空蝉の絶唱

ずっと、変わらないと思っていた。

朝はおばあちゃんと朝ごはん。
どれだけ嫌な夢を見ても、おばあちゃんの笑顔を見ると、心が落ち着くの。

散歩に出かけると、きみが神社で待っている。
きみの声も、顔も、優しいところも、たまに意地悪なところも。きみの全部が大切だと思うようになったのは、いつからだっけ。

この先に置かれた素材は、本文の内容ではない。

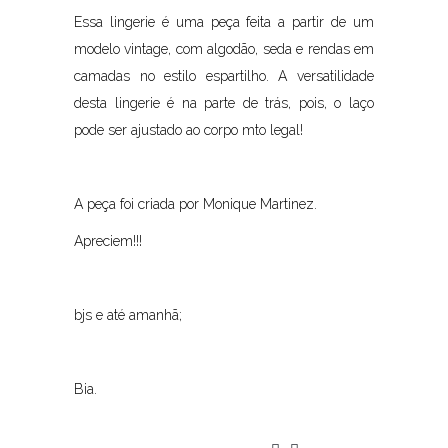
Essa lingerie é uma peça feita a partir de um
modelo vintage, com algodão, seda e rendas em
camadas no estilo espartilho. A versatilidade
desta lingerie é na parte de trás, pois, o laço
pode ser ajustado ao corpo mto legal!
A peça foi criada por Monique Martinez.
Apreciem!!!
bjs e até amanhã;
Bia.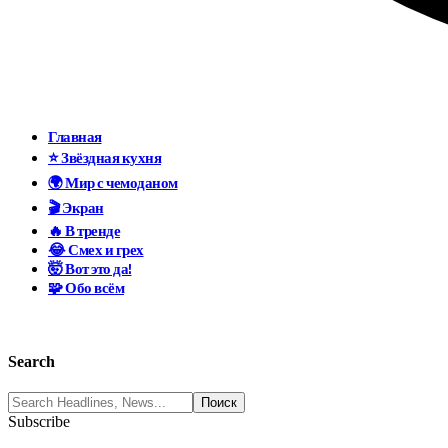
Главная
⭐ Звёздная кухня
🌍 Мир с чемоданом
🎬 Экран
🔥 В тренде
😂 Смех и грех
🤯 Вот это да!
🧩 Обо всём
Search
Subscribe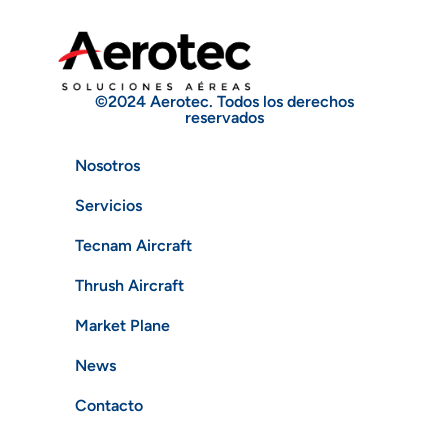
©2024 Aerotec. Todos los derechos
reservados
Nosotros
Servicios
Tecnam Aircraft
Thrush Aircraft
Market Plane
News
Contacto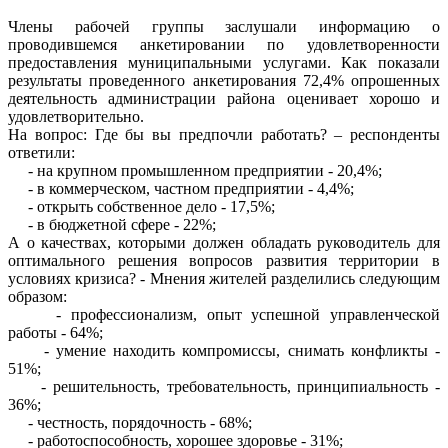
Члены рабочей группы заслушали информацию о
проводившемся анкетировании по удовлетворенности
предоставления муниципальными услугами. Как показали
результаты проведенного анкетирования 72,4% опрошенных
деятельность администрации района оценивает хорошо и
удовлетворительно.
На вопрос: Где бы вы предпочли работать? – респонденты
ответили:
- на крупном промышленном предприятии - 20,4%;
- в коммерческом, частном предприятии - 4,4%;
- открыть собственное дело - 17,5%;
- в бюджетной сфере - 22%;
А о качествах, которыми должен обладать руководитель для
оптимального решения вопросов развития территории в
условиях кризиса? - Мнения жителей разделились следующим
образом:
- профессионализм, опыт успешной управленческой
работы - 64%;
- умение находить компромиссы, снимать конфликты -
51%;
- решительность, требовательность, принципиальность -
36%;
- честность, порядочность - 68%;
- работоспособность, хорошее здоровье - 31%;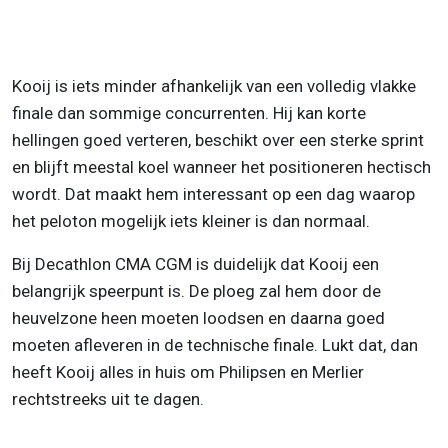
Kooij is iets minder afhankelijk van een volledig vlakke
finale dan sommige concurrenten. Hij kan korte
hellingen goed verteren, beschikt over een sterke sprint
en blijft meestal koel wanneer het positioneren hectisch
wordt. Dat maakt hem interessant op een dag waarop
het peloton mogelijk iets kleiner is dan normaal.
Bij Decathlon CMA CGM is duidelijk dat Kooij een
belangrijk speerpunt is. De ploeg zal hem door de
heuvelzone heen moeten loodsen en daarna goed
moeten afleveren in de technische finale. Lukt dat, dan
heeft Kooij alles in huis om Philipsen en Merlier
rechtstreeks uit te dagen.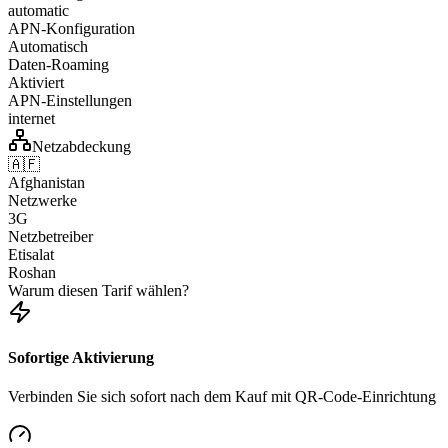
automatic
APN-Konfiguration
Automatisch
Daten-Roaming
Aktiviert
APN-Einstellungen
internet
Netzabdeckung
🇦🇫
Afghanistan
Netzwerke
3G
Netzbetreiber
Etisalat
Roshan
Warum diesen Tarif wählen?
Sofortige Aktivierung
Verbinden Sie sich sofort nach dem Kauf mit QR-Code-Einrichtung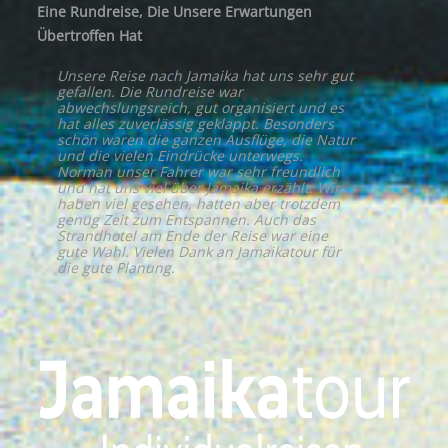
Eine Rundreise, Die Unsere Erwartungen
Übertroffen Hat
Unsere Reise nach Jamaika hat uns sehr gut
gefallen. Die Rundreise war
abwechslungsreich, gut organisiert und es
hat alles zuverlässig geklappt. Besonders
schön waren die ganzen Ausflüge, die Natur
und die vielen Eindrücke unterwegs.
Norman unser Fahrer war sehr freundlich
und hat uns viel über Jamaika erzählt. Wir
haben viel gesehen, hatten aber trotzdem
genug Zeit zum Entspannen. Auch das
Strandhotel am Ende der Reise war eine
gute Wahl. Vielen Dank an Jamaikatour für
die gute Planung.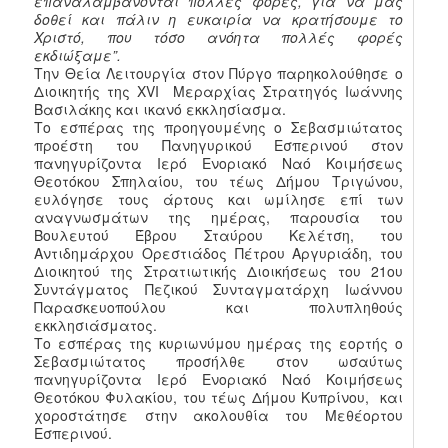
επαναλαμβάνονται πολλές φορές, για να μας
δοθεί και πάλιν η ευκαιρία να κρατήσουμε το
Χριστό, που τόσο ανόητα πολλές φορές
εκδιώξαμε”.
Την Θεία Λειτουργία στον Πύργο παρηκολούθησε ο
Διοικητής της XVI Μεραρχίας Στρατηγός Ιωάννης
Βασιλάκης και ικανό εκκλησίασμα.
Το εσπέρας της προηγουμένης ο Σεβασμιώτατος
προέστη του Πανηγυρικού Εσπερινού στον
πανηγυρίζοντα Ιερό Ενοριακό Ναό Κοιμήσεως
Θεοτόκου Σπηλαίου, του τέως Δήμου Τριγώνου,
ευλόγησε τους άρτους και ωμίλησε επί των
αναγνωσμάτων της ημέρας, παρουσία του
Βουλευτού Έβρου Σταύρου Κελέτση, του
Αντιδημάρχου Ορεστιάδος Πέτρου Αργυριάδη, του
Διοικητού της Στρατιωτικής Διοικήσεως του 21ου
Συντάγματος Πεζικού Συνταγματάρχη Ιωάννου
Παρασκευοπούλου και πολυπληθούς
εκκλησιάσματος.
Το εσπέρας της κυριωνύμου ημέρας της εορτής ο
Σεβασμιώτατος προσήλθε στον ωσαύτως
πανηγυρίζοντα Ιερό Ενοριακό Ναό Κοιμήσεως
Θεοτόκου Φυλακίου, του τέως Δήμου Κυπρίνου, και
χοροστάτησε στην ακολουθία του Μεθέορτου
Εσπερινού.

家に帰れば、おばあちゃんとその日あったことを話しながら、のんびり過ごす。
眠るのはまだ少し怖いけれど、明日またきみと会うためなら耐えられる。
きみのおかげで、こんなにも明日が楽しみだと思えるようになったんだ。

三日間は永遠になって、私はきみと何度も出逢った。

「おはよう?…えっと…柊山(くりやま)くん」

「湊(みなと)でいいよ。おはよう、透月 雪菜(すづき せつな)さん」

きみと出逢うたびに、私はもっときみを好きになる。

なのにどうして。

「ごめん。…湊とは、一緒にいられない」

ーーきみの未来に私はいない。

ねぇ湊。
私はきみに、生きて欲しいよ。

たとえきみの世界から私が消えても、きみには笑っていて欲しい。

絶対に、きみに明日をあげるから。



ーーいつだって私は、きみの幸せを願わずにはいられないんだ。